Single sample GE+Protein#

Step-0: Add missing panel information to h5 files generated with v1.2#

Note: h5 generated by GE pipeline v1.1.1 or earlier will not work

This step is not needed for h5 files generated by GE pipeline v1.2.1 onwards#

import pandas as pd

from missionbio.h5.data.reader import H5Reader
from missionbio.h5.data.writer import H5Writer
h5_path = 'Path to the h5 from v1.2 pipeline'


## These are path to panel files which are within the GE panel ZIP file
## Extract the ZIP file and specify path to each file here
panel_design_summary_path = 'Path to designSummary.tab panel file'
panel_submitted_path = 'Path to submitted panel file'
panel_target_groups_path = 'Path to target_groups.csv panel file'
design_summary = pd.read_csv(panel_design_summary_path, sep='\t')
submitted_bed = pd.read_csv(panel_submitted_path, sep="\t", header=None, names=["chrom", "start", "stop", "target_name",],)
target_groups = pd.read_csv(panel_target_groups_path)

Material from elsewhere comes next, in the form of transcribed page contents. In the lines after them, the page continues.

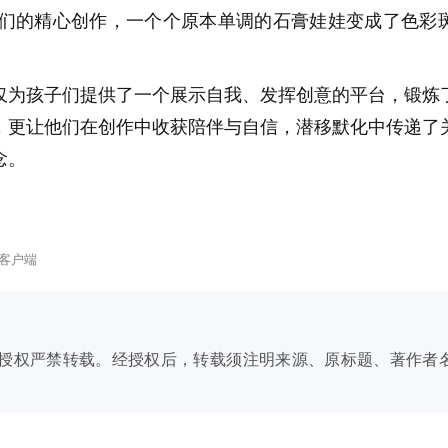
子们的精心创作，一个个原本单调的石膏娃娃变成了色彩
仅为孩子们提供了一个展示自我、发挥创意的平台，锻炼
，更让他们在创作中收获陪伴与自信，潜移默化中传递了
念。
客户端
授权严禁转载。经授权后，转载须注明来源、原标题、著作者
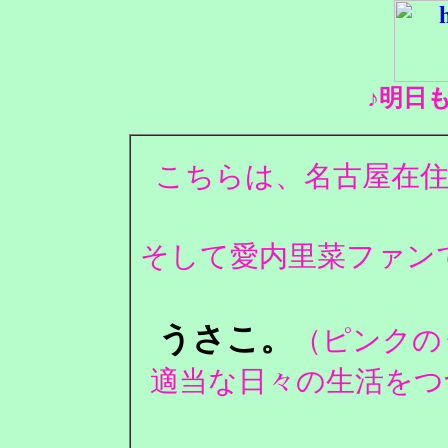
♪明日
こちらは、名古屋在住
そして愛内里菜ファンで
うさこ。
（ピンクの
適当な日々の生活をつ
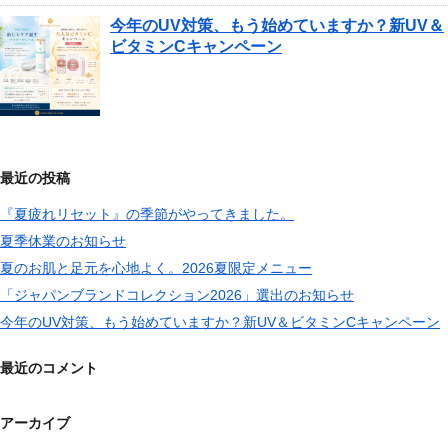
今年のUV対策、もう始めていますか？新UV＆
ビタミンCキャンペーン
最近の投稿
『夏疲れリセット』の季節がやってきました。
夏季休業のお知らせ
夏のお肌と足元を心地よく。2026夏限定メニュー
「ジャパンブランドコレクション2026」選出のお知らせ
今年のUV対策、もう始めていますか？新UV＆ビタミンCキャンペーン
最近のコメント
アーカイブ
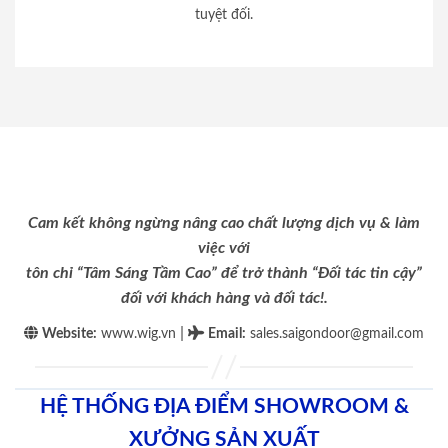
tuyệt đối.
Cam kết không ngừng nâng cao chất lượng dịch vụ & làm
việc với
tôn chỉ “Tâm Sáng Tầm Cao” để trở thành “Đối tác tin cậy”
đối với khách hàng và đối tác!.
|
Website:
www.wig.vn
Email
:
sales.saigondoor@gmail.com
HỆ THỐNG ĐỊA ĐIỂM SHOWROOM &
XƯỞNG SẢN XUẤT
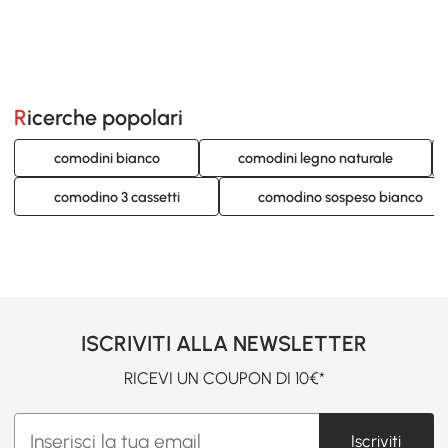
Ricerche popolari
comodini bianco
comodini legno naturale
comodino 3 cassetti
comodino sospeso bianco
ISCRIVITI ALLA NEWSLETTER
RICEVI UN COUPON DI 10€*
Iscriviti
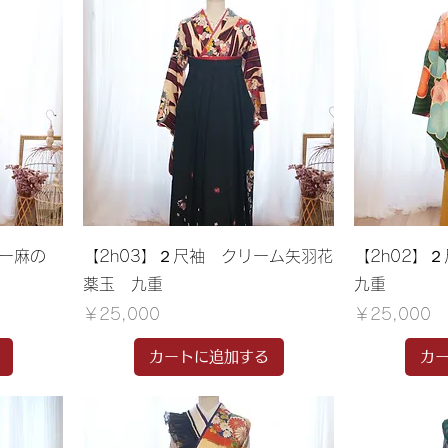
ロー麻の
【2h03】２尺袖 クリーム矢羽花
【2h02】
薬玉 九重
九重
価格
価格
￥25,000
￥25,000
カートに追加する
カ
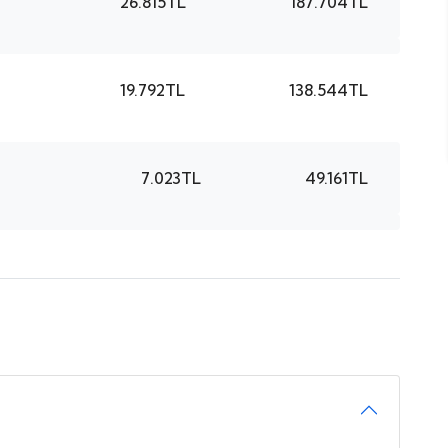
26.815TL
187.704TL
19.792TL
138.544TL
7.023TL
49.161TL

with H5Reader(h5_path) as reader:
    all_assays = reader.assays()
    all_samples = reader.samples()

with H5Writer(h5_path, mode="a") as writer:
    if "ge_dna_variants" in all_assays:
        for sample in all_samples:
            info = {
                sample: {
                    "design_summary": design_summary,
                    "submitted_bed": submitted_bed,
                    "target_groups": target_groups,
                }
            }

            writer.write_info("ge_dna_variants", info)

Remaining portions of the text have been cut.